MLP holds first multinational assembly in Guatemala

By Sam Ordóñez
January 10, 2019

On Dec. 29, representatives from Guatemalan Indigenous peoples and social movements gathered in Santo Domingo in the Suchitepéquez department of Guatemala for the first “plurinational assembly” of the Movement for the Liberation of the Peoples (MLP). The assembly elected an executive committee.

MLP is an initiative begun by the Peasant Development Committee (CODECA) and backed by the Indigenous communities where CODECA and other social movements operate. Last November, MLP was registered for the 2019 presidential elections. However, CODECA has insisted: “What’s being built is not another party, but a political instrument called #MLP, to propel the plurinational STATE and good living.” (tinyurl.com/y7gkx5sl)

The proposals from the plurinational assembly will be taken back to regional meetings for further debate.

Objectives and methods of the MLP

In the nearly two months between MLP’s registration and the first plurinational assembly, there were a series of regional assemblies to determine MLP’s priorities. In addition to the regional assemblies, there was a national meeting of MLP youth.

The MLP’s proposals include lowering public officials’ salaries and renouncing parliamentary immunity, a practice which has been at the center of the recent anti-corruption struggle.

MLP is also proposing the nationalization of privatized services; recovery of lands, territories and water for human consumption; and the creation of a Popular and Plurinational Constituent Assembly in order to create a plurinational state with autonomous Indigenous regions.

Motivation for building a plurinational state comes from the experience of Indigenous peoples during the nearly 200 years of the Republic of Guatemala. At the plurinational assembly, CODECA human rights defender Thelma Cabrera explained: “They keep us like slaves, they keep us on our knees; if we defend our rights, we are called terrorists; if we defend the mother Earth, they offer us bullets, if we protest, they call us thugs.” (tinyurl.com/ybgbop82)

The assassination of Indigenous and peasant leaders was another theme of the assembly. It is another reason MLP is advocating for the construction of a plurinational state. Vicenta Jeronimo said during the assembly that the Guatemalan Peace Accords were paper agreements only: “They keep killing us with hunger, they offer us bullets when we defend the rivers, the mother Earth, our children die fleeing from poverty.” (tinyurl.com/y82q98jp)

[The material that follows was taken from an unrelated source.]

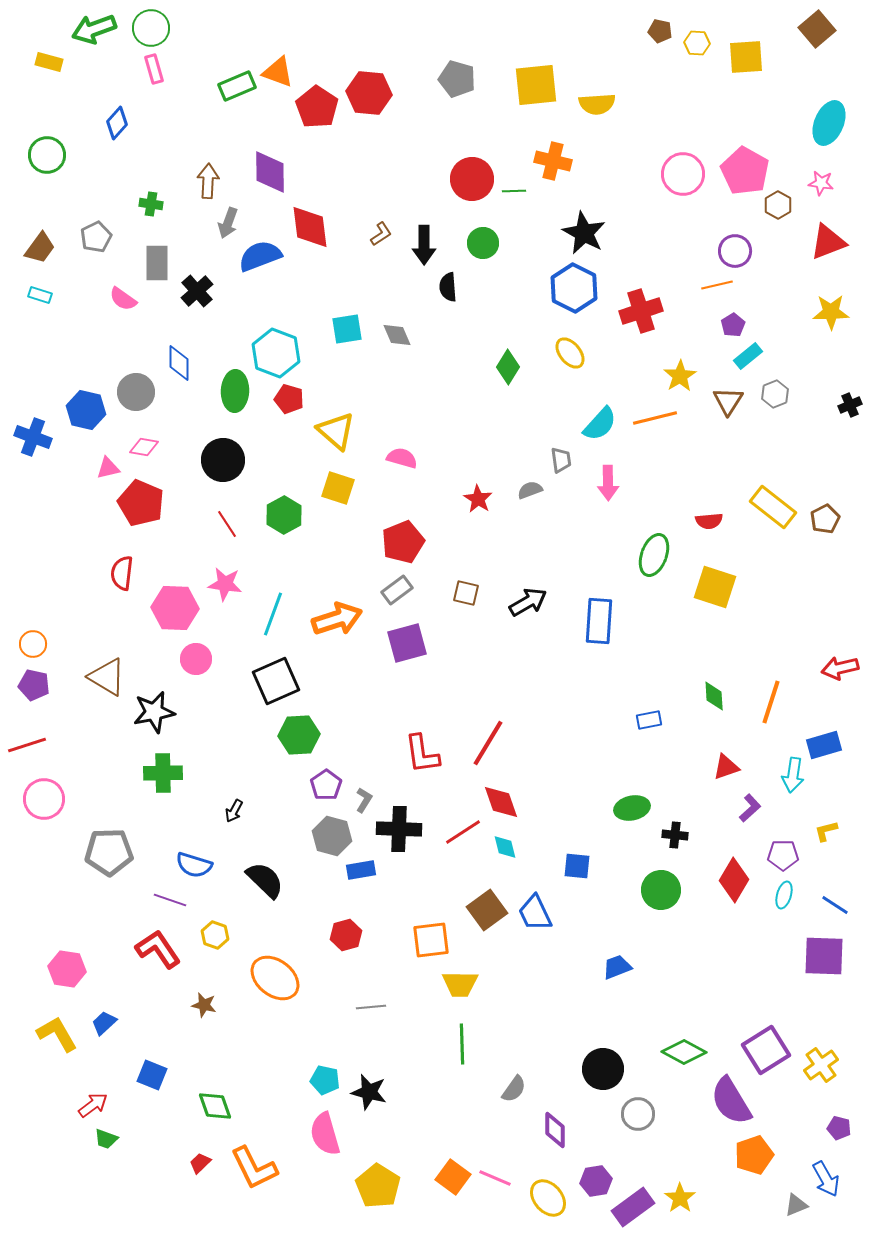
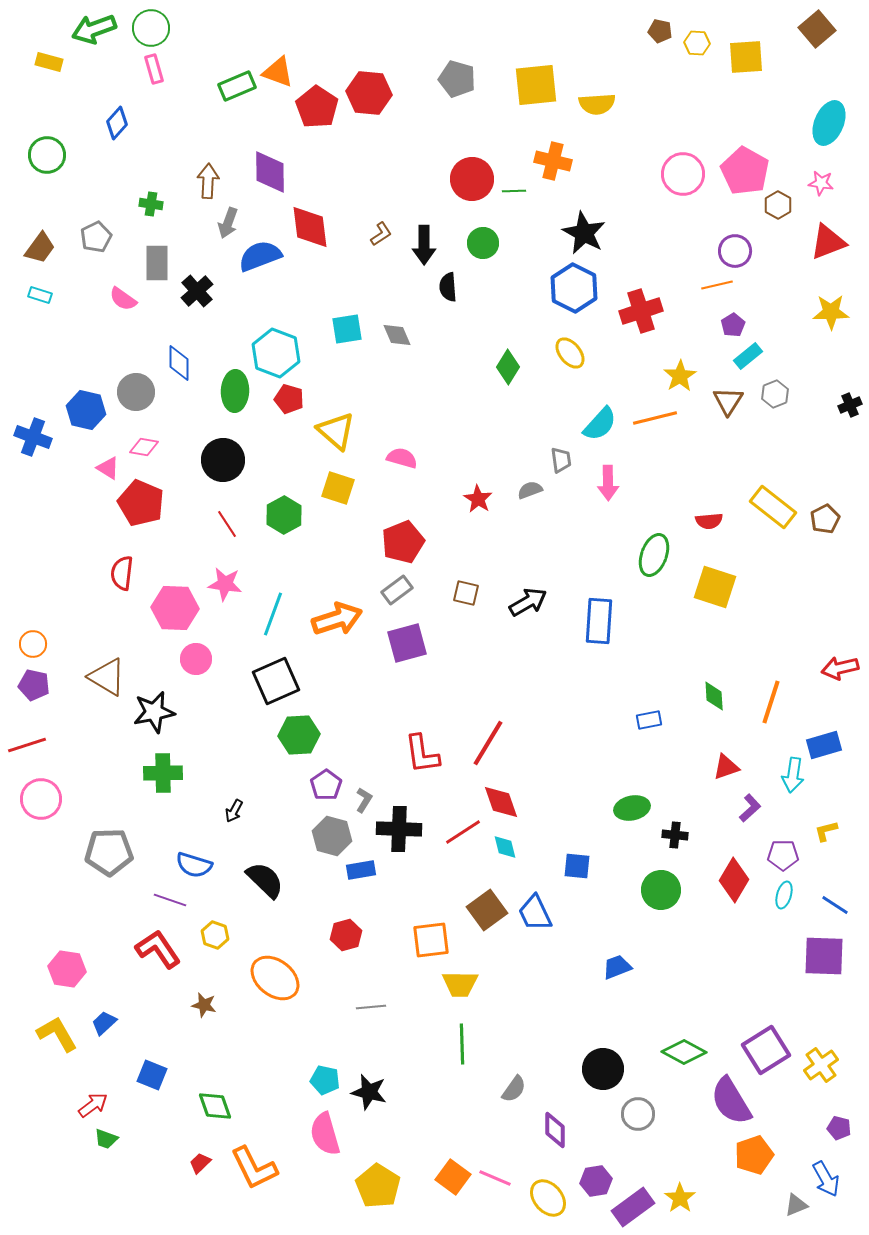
pink triangle at (108, 468): rotated 45 degrees clockwise
pink circle at (44, 799): moved 3 px left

Throughout the assembly, speakers reiterated that it was the communities  that were uniting behind the MLP and that is where the drive for the plurinational state and demands for social changes needed to originate.

Migration and the plurinational state

In recent weeks at least two Guatemalan children have died in detention centers on the U.S.-Mexico border. Last May, a Border Patrol agent shot another Guatemalan, Claudia Patricia Gómez González. All three, just like many Central Americans who are crossing the border, are from Indigenous communities.

In Guatemala, Indigenous peoples have always suffered the worst poverty and violence, from genocide during the civil war to the ongoing killings of defenders of the land and of human rights.

Today, the foreign funds that come into Guatemala, supposedly for economic development, are used to build new mines and other environment-destroying projects. The big companies steal land to build these projects and criminalize any communities that protest. In this sense, the “development” imposed by foreign investment is nothing more than the continuation of colonialism.

The same starvation wages in the big plantations and in the foreign-backed projects drive many people to migrate. The MLP opposes these projects. The Guatemalan oligarchy promotes racism against Indigenous peoples. This racism and the corruption of the traditional imperialist puppet politicians block any solution to the migration crisis. At the same time President Donald Trump threatens to halt U.S. aid to the country.

The only solution for Guatemala is to “break the fences of the CACIF plantation” (CACIF is the organization of big guatemalan businesses) and empower the communities and peoples of the country.